DA urges South Africans to make submissions en masse on Eskom tariff hikes

Issued by Ghaleb Cachalia MP – DA Shadow Minister of Public Enterprises
20 Jan 2020 in News

The Democratic Alliance (DA) notes that today is the deadline for South Africans to make submissions on Eskom’s proposed tariff hikes for the period of 2019-2022. The DA would like to urge that South Africans exercise their right to make their voices heard by submitting their objections to the tariff hike to the National Energy Regulator of South Africa (NERSA) as a matter of urgency.

Eskom is currently in the process of challenging the electricity tariff increases previously approved by the NERSA for the period of 2019 to 2022. Eskom wants consumers to initially pay 10-12% more for electricity, and thereafter the door will be open to a further four applications by Eskom, which will result in tariff increases by a whopping 50% over the next few years.

NERSA requested public comment and will then assess Eskom’s application following due regulatory processes. Mass public participation is essential to influence NERSA’s decision, with public comment opportunities closing on the 20th of January 2020.

In its court application, Eskom says the increase provided by NERSA is inadequate and presents a “material risk of potential catastrophic consequences”, not only for the power utility but for the country. But the real issue here is that Eskom has run out of money.

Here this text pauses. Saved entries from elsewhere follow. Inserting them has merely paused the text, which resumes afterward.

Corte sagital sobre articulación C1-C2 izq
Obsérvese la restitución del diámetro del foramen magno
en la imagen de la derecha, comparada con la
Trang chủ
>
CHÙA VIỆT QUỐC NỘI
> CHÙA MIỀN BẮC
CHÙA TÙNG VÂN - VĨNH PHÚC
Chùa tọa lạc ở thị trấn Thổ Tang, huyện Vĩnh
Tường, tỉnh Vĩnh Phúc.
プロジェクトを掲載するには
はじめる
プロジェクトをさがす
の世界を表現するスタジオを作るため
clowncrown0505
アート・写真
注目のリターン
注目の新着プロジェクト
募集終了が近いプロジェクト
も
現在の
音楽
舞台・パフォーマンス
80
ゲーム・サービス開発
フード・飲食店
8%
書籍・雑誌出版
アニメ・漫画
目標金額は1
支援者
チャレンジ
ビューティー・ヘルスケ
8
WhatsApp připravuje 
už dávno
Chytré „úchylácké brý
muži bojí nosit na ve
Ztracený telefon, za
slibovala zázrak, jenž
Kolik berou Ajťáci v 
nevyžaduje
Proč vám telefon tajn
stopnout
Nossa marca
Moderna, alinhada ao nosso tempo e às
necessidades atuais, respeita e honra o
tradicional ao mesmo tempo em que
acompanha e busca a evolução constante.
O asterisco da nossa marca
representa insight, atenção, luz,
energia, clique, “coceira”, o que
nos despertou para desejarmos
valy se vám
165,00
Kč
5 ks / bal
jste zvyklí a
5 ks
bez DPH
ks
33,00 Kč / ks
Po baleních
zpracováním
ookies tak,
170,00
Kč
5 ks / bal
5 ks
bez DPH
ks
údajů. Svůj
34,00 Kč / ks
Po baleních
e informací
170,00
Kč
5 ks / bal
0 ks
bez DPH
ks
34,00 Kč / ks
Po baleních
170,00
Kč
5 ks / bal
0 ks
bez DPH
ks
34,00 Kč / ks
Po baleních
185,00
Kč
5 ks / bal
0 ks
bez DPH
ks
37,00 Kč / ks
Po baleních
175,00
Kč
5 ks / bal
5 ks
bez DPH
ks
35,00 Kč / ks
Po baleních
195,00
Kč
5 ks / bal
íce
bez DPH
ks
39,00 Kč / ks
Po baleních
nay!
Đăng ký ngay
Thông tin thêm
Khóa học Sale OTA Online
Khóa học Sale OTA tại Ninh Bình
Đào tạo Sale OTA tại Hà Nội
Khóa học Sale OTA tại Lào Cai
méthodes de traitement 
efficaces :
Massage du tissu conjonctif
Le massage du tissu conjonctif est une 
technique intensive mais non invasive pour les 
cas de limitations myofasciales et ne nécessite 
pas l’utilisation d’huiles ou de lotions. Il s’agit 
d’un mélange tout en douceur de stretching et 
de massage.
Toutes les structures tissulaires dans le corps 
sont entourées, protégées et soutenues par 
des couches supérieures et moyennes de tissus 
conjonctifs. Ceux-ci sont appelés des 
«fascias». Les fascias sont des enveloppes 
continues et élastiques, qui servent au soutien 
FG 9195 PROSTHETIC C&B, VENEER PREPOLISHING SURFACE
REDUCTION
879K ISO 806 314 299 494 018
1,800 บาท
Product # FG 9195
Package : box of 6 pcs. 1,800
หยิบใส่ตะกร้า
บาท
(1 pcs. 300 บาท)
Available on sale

A 120-page report presented to Eskom by an independent specialist concludes that our National Treasury does not have the credit capacity or ability to borrow the required capital to fund Eskom’s significant day to day operational expenditures. Treasury can no longer assume financial responsibility for the rebuilding and maintenance of Eskom’s generation, transmission and distribution assets, nor can it pay for the significant off-balance sheet liabilities, especially not on a long term basis.

The DA has long maintained that government can not continue to fund Eskom and other state-owned entities that are no longer viable and are collapsing from within due to what reports indicate are rampant corruption and serious maladministration.

For any change to occur, sales volumes have to rise, not shrink. Eskom must be “ringfenced”, triaged, the books made transparent, top management given the degrees of freedom shielded from political interference and a chief restructuring officer with deep experience and credibility needs to be brought on-board to save this sinking ship.

Government must also give serious consideration to proposals that have long been DA policy, which inter alia means allowing independent power producers to supply electricity to local governments directly.

We cannot countenance this continued pouring of money into what has been and continues to be a sieve of unimaginable proportions.

South Africa has repeatedly bailed out Eskom and now, while on the brink of collapse, the utility is seeking to make consumers pay more. These blank cheques that follow failure and graft must stop – accountability and oversight is sorely required and as stated above, what is needed is for the entity to be “ring-fenced”, triaged and the books made public.

The public has until today’s deadline to make submissions on Eskom’s proposed increase, which could further hike up prices if approved – if you haven’t as yet, the time is now.